Tráfico de pessoas, prostituição e turismo sexual
 Calcula-se que o tráfico de pessoas renda de 5 a 7 bilhões de dólares por ano - embora o número exato de vítimas e de lucros engendrados por esse comércio seja de difícil avaliação. Porém, é certo que o comércio de mulheres, especificamente, está em plena expansão, especialmente devido ao discurso que visa camuflar a realidade da exploração sexual: falar em "profissionais do sexo" é afirmar que o sexo das mulheres é um produto comercial. O turismo sexual também é uma das formas correntes de exploração: 200.000 adeptos vasculham países pobres em busca de corpos baratos e de crianças. Organizações criminosas fazem desse mercado uma indústria.
Mutilação genital
 As mutilações sexuais, tradição em muitas regiões da África, não poupam as meninas dessas comunidades em outros locais do mundo, especialmente na França. Toleradas durante muito tempo, em nome do respeito às diferenças culturais, são agora julgadas como crimes no país. Médicos humanitários que descobriram naquele continente o horror e as consequências desastrosas das mutilações genitais oferecem cirurgia reparadora - uma forma de reencontrar sua integridade física, além de uma sexualidade bem vivida.
Casamentos forçados e precoces
 A questão do casamento forçado preocupa as organizações internacionais da Europa e da América do Norte. Essa prática é tradicional em algumas nações da África, do sudoeste da Ásia, do Oriente Médio e da América Latina. Embora em vias de regressão em algumas partes do mundo, ainda se encontra em evolução em comunidades estrangeiras - africanas, magrebinas, turcas e asiáticas - dos países ocidentais. Na França, por exemplo, avalia-se em 70.000 o número de jovens casadas à força, sintoma da "guetização" de algumas comunidades. Cada vez mais, essas mulheres rompem o silêncio, testemunham e buscam a proteção da lei - mas muitas delas continuam sem recursos. Frequentemente são violentadas e sequestradas.
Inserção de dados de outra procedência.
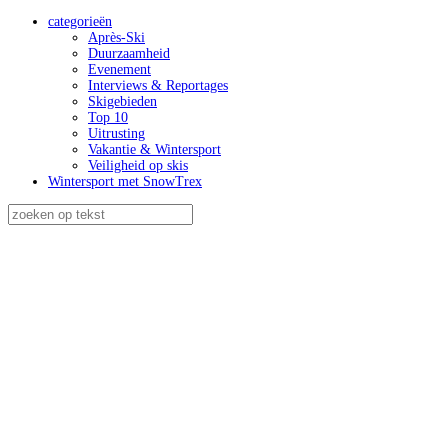
categorieën
Après-Ski
Duurzaamheid
Evenement
Interviews & Reportages
Skigebieden
Top 10
Uitrusting
Vakantie & Wintersport
Veiligheid op skis
Wintersport met SnowTrex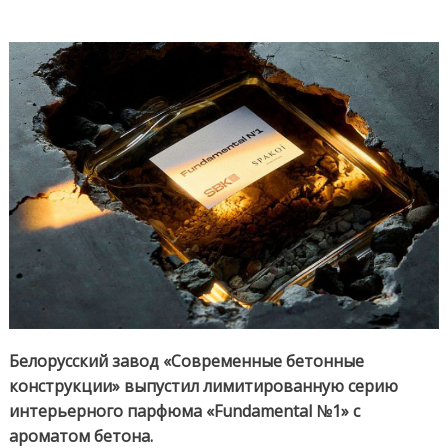
Белорусский завод «Современные бетонные
конструкции» выпустил лимитированную серию
интерьерного парфюма «Fundamental №1» с
ароматом бетона.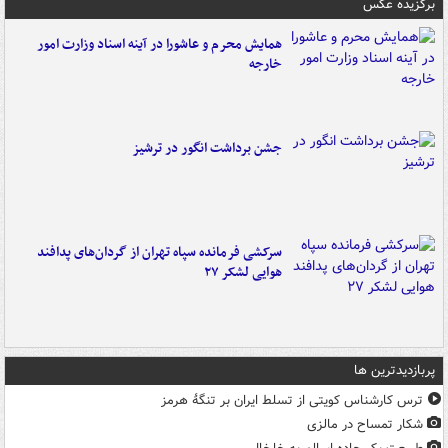
برگزیده عکس
همایش محرم و عاشورا در آینه اسناد وزارت امور
خارجه
جشن برداشت انگور در ترشیز
سرکشی فرمانده سپاه تهران از گردان‌های پدافند
هوایی لشکر ۲۷
پربازدیدترین ها
ترس کارشناس کویتی از تسلط ایران بر تنگۀ هرمز
شکار تمساح در مالزی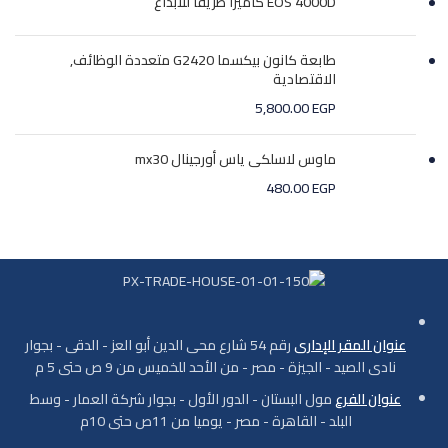
EOS 4000D كاميرا طريقا للابداع
طابعة كانون بيكسما G2420 متعددة الوظائف,
الاقتصادية
5,800.00
EGP
ماوس لاسلكى ياس أورجينال mx30
480.00
EGP
عنوان المقر الإدارى
رقم 54 شارع محى الدين أبو العز - الدقى - بجوار
نادى الصيد - الجيزة - مصر - من الأحد للخميس من 9 ص حتى 5 م
عنوان الفرع
مول البستان - الدور الأول - بجوار شركة العمار - وسط
البلد - القاهرة - مصر - يوميا من 11ص حتى 10م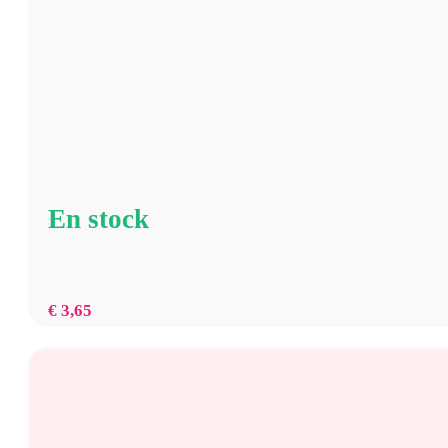
En stock
€
3,65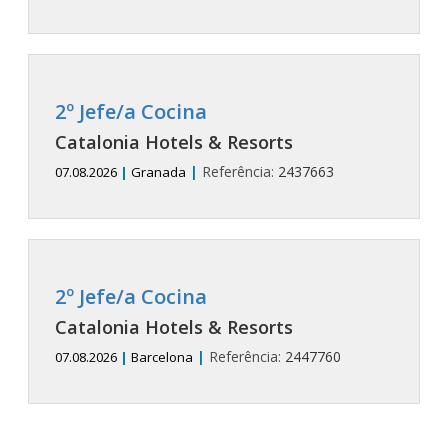
2º Jefe/a Cocina
Catalonia Hotels & Resorts
|
Referência:
2437663
07.08.2026
|
Granada
2º Jefe/a Cocina
Catalonia Hotels & Resorts
|
Referência:
2447760
07.08.2026
|
Barcelona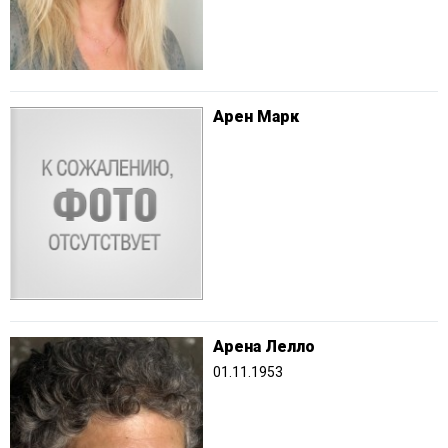
Арен Марк
Арена Лелло
01.11.1953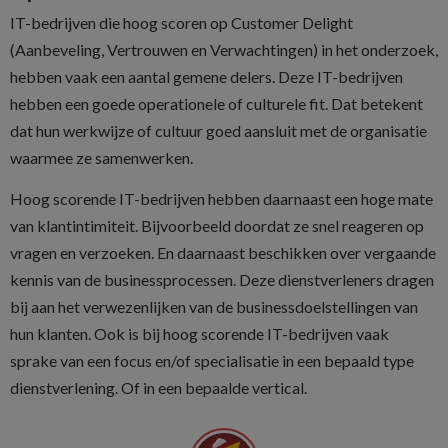
IT-bedrijven die hoog scoren op Customer Delight
(Aanbeveling, Vertrouwen en Verwachtingen) in het onderzoek,
hebben vaak een aantal gemene delers. Deze IT-bedrijven
hebben een goede operationele of culturele fit. Dat betekent
dat hun werkwijze of cultuur goed aansluit met de organisatie
waarmee ze samenwerken.
Hoog scorende IT-bedrijven hebben daarnaast een hoge mate
van klantintimiteit. Bijvoorbeeld doordat ze snel reageren op
vragen en verzoeken. En daarnaast beschikken over vergaande
kennis van de businessprocessen. Deze dienstverleners dragen
bij aan het verwezenlijken van de businessdoelstellingen van
hun klanten. Ook is bij hoog scorende IT-bedrijven vaak
sprake van een focus en/of specialisatie in een bepaald type
dienstverlening. Of in een bepaalde vertical.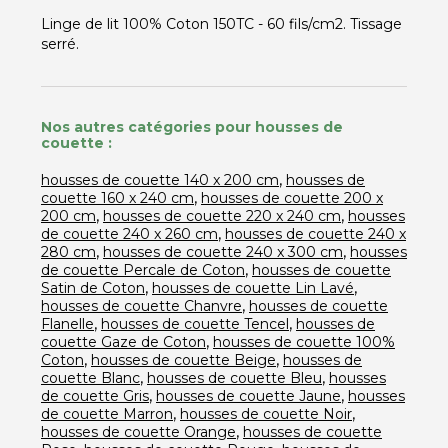
Linge de lit 100% Coton 150TC - 60 fils/cm2. Tissage
serré.
Nos autres catégories pour housses de
couette :
,
housses de couette 140 x 200 cm
housses de
,
couette 160 x 240 cm
housses de couette 200 x
,
,
200 cm
housses de couette 220 x 240 cm
housses
,
de couette 240 x 260 cm
housses de couette 240 x
,
,
280 cm
housses de couette 240 x 300 cm
housses
,
de couette Percale de Coton
housses de couette
,
,
Satin de Coton
housses de couette Lin Lavé
,
housses de couette Chanvre
housses de couette
,
,
Flanelle
housses de couette Tencel
housses de
,
couette Gaze de Coton
housses de couette 100%
,
,
Coton
housses de couette Beige
housses de
,
,
couette Blanc
housses de couette Bleu
housses
,
,
de couette Gris
housses de couette Jaune
housses
,
,
de couette Marron
housses de couette Noir
,
housses de couette Orange
housses de couette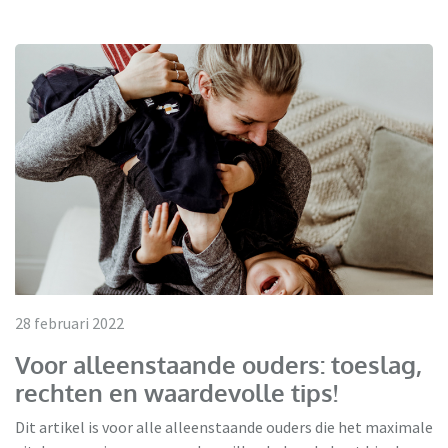
28 februari 2022
Voor alleenstaande ouders: toeslag,
rechten en waardevolle tips!
Dit artikel is voor alle alleenstaande ouders die het maximale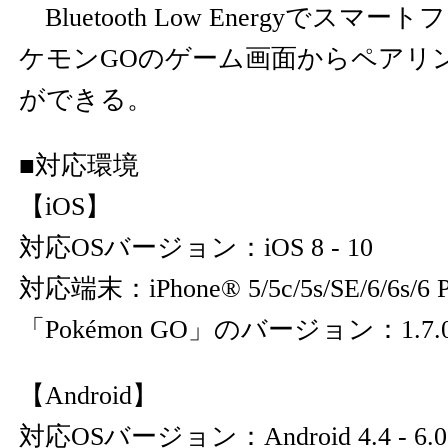
Bluetooth Low Energyでス
ケモンGOのゲーム画面からペアリ
ができる。
■対応環境
【iOS】
対応OSバージョン：iOS 8 - 10
対応端末：iPhone® 5/5c/5s/SE/6/6s/6 Plus
「Pokémon GO」のバージョン：1.7
【Android】
対応OSバージョン：Android 4.4 - 6.0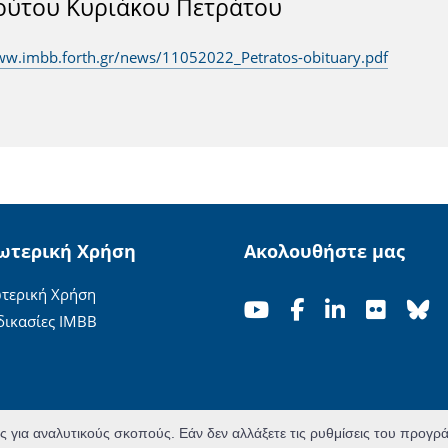
τούτου Κυριάκου Πετράτου
ww.imbb.forth.gr/news/11052022_Petratos-obituary.pdf
ωτερική Χρήση
Ακολουθήστε μας
τερική Χρήση
δικασίες ΙΜΒΒ
ες για αναλυτικούς σκοπούς. Εάν δεν αλλάξετε τις ρυθμίσεις του προγ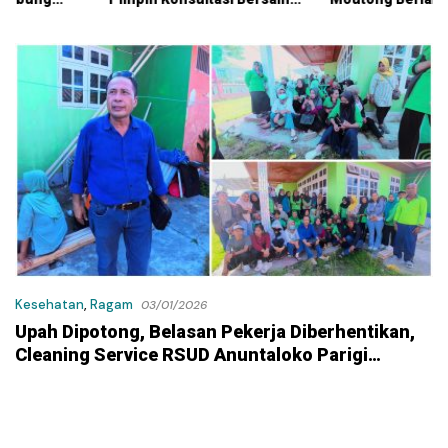
KPK
Kontraktor Klaim Biayai
Pekerjaan Tambahan
dengan Dana Pribadi
Kesehatan
,
Ragam
03/01/2026
Upah Dipotong, Belasan Pekerja Diberhentikan,
Cleaning Service RSUD Anuntaloko Parigi
Lakukan Mogok Kerja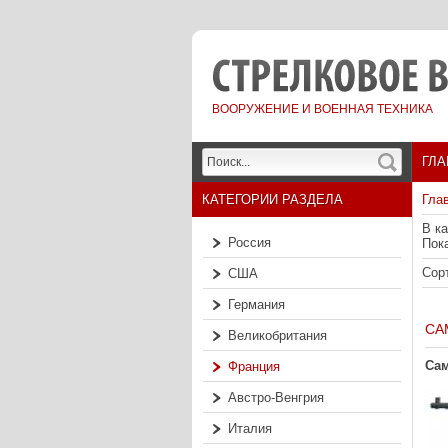
ВООРУЖЕНИЕ И ВОЕННАЯ ТЕХНИКА
ГЛА
КАТЕГОРИИ РАЗДЕЛА
Гла
В к
Россия
Пок
Сор
США
Германия
СА
Великобритания
Сам
Франция
Австро-Венгрия
Италия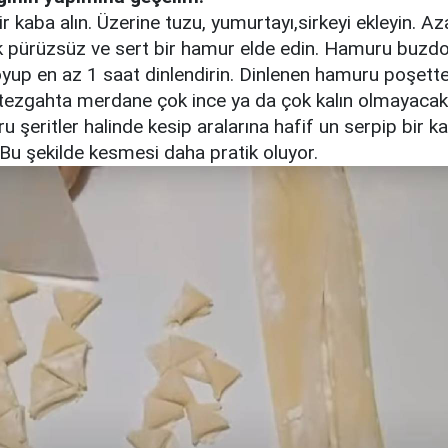
r kaba alın. Üzerine tuzu, yumurtayı,sirkeyi ekleyin. Az
k pürüzsüz ve sert bir hamur elde edin. Hamuru buzdo
yup en az 1 saat dinlendirin. Dinlenen hamuru poşette
 tezgahta merdane çok ince ya da çok kalın olmayacak
 şeritler halinde kesip aralarına hafif un serpip bir k
Bu şekilde kesmesi daha pratik oluyor.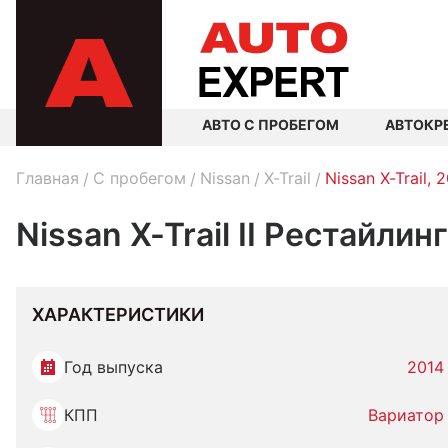
АВТО С ПРОБЕГОМ
АВТОКР
Главная
C пробегом
Nissan
X-Trail
Nissan X-Trail, 
Nissan X-Trail II Рестайлин
ХАРАКТЕРИСТИКИ
Год выпуска
2014
КПП
Вариатор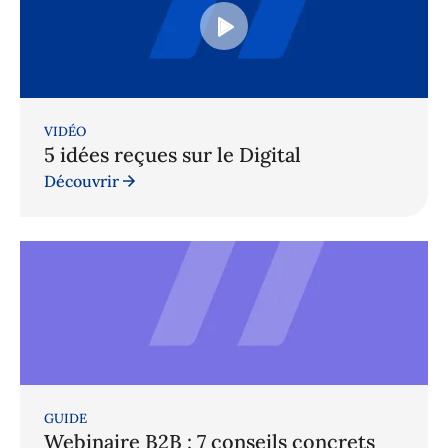
VIDÉO
5 idées reçues sur le Digital
Découvrir
GUIDE
Webinaire B2B : 7 conseils concrets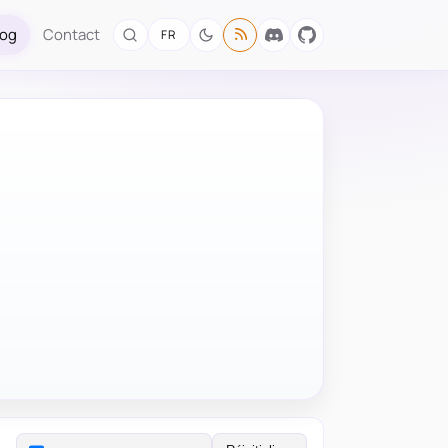
log
Contact
FR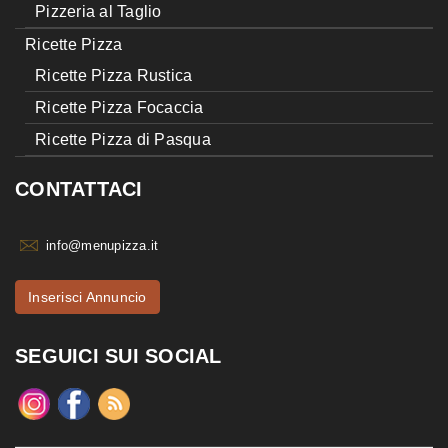
Pizzeria al Taglio
Ricette Pizza
Ricette Pizza Rustica
Ricette Pizza Focaccia
Ricette Pizza di Pasqua
CONTATTACI
info@menupizza.it
Inserisci Annuncio
SEGUICI SUI SOCIAL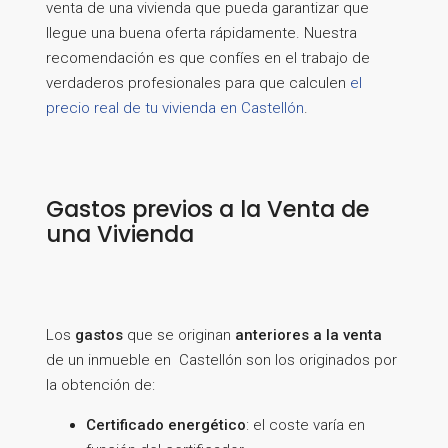
venta de una vivienda que pueda garantizar que
llegue una buena oferta rápidamente. Nuestra
recomendación es que confíes en el trabajo de
verdaderos profesionales para que calculen
el
precio real de tu vivienda en Castellón
.
Gastos previos a la Venta de
una Vivienda
Los
gastos
que se originan
anteriores a la venta
de un inmueble en Castellón son los originados por
la obtención de:
Certificado energético
: el coste varía en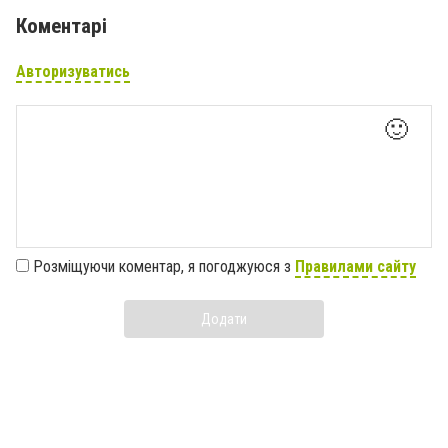
Коментарі
Авторизуватись
🙂
Розміщуючи коментар, я погоджуюся з
Правилами сайту
Додати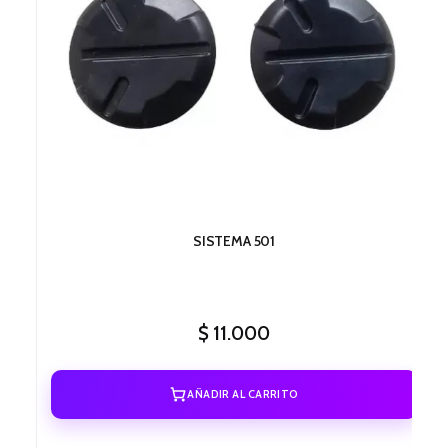
SISTEMA 501
$
11.000
AÑADIR AL CARRITO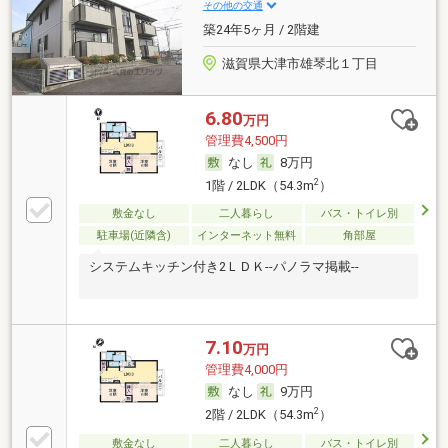
その他の交通
築24年5ヶ月 / 2階建
滋賀県大津市雄琴北１丁目
6.80
万円
管理費4,500円
なし
8万円
2
1階 / 2LDK（54.3m
）
敷金なし
二人暮らし
バス・トイレ別
駐車場(近隣含)
インターネット無料
角部屋
システムキッチン付き2ＬＤＫ--パノラマ掲載--
7.10
万円
管理費4,000円
なし
9万円
2
2階 / 2LDK（54.3m
）
敷金なし
二人暮らし
バス・トイレ別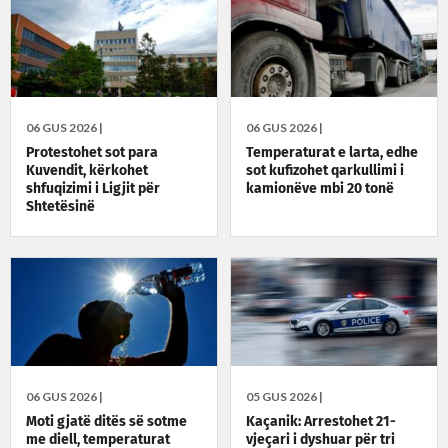
06 GUS 2026 |
06 GUS 2026 |
Protestohet sot para
Temperaturat e larta, edhe
Kuvendit, kërkohet
sot kufizohet qarkullimi i
shfuqizimi i Ligjit për
kamionëve mbi 20 tonë
Shtetësinë
06 GUS 2026 |
05 GUS 2026 |
Moti gjatë ditës së sotme
Kaçanik: Arrestohet 21-
me diell, temperaturat
vjeçari i dyshuar për tri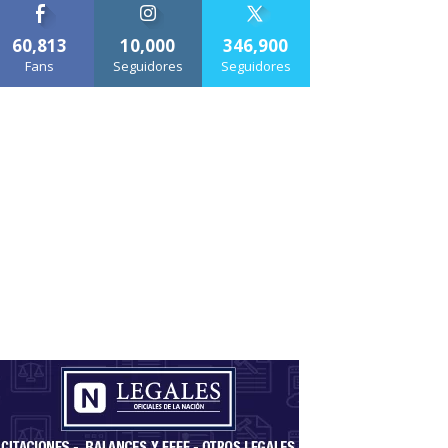
60,813
10,000
346,900
Fans
Seguidores
Seguidores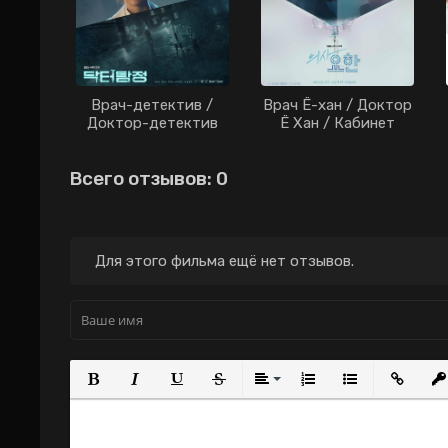
Врач-детектив /
Врач Ё-хан / Доктор
Доктор-детектив
Ё Хан / Кабинет
дорама (2019)
врача дорама (2019)
Всего отзывов: 0
Для этого фильма ещё нет отзывов.
Полужирный
Курсив
Подчеркнутый
Зачеркнутый
Выравнивание
Нумерованный с
Маркирова
Вста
Falsa igualdade política e profissional
 O avanço das mulheres no ramo profissional não é um fato novo. Elas sempre trabalharam, em todos os lugares. Mas, recentemente, as formas e o volume dessa atividade se modificaram sensivelmente, em especial a partir da década de 1960. Para além de sua posição profissional, a posição feminina também transforma o lugar das mulheres na sociedade contemporânea. No entanto, se nos últimos anos elas passaram a constituir cerca da metade dos trabalhadores, a paridade quantitativa ainda parece distante em determinados setores e de salários. Na Europa, 80% das mulheres se dividem entre atividade profissional e vida familiar. E o trabalho em meio período continua a ser um de seus poucos privilégios.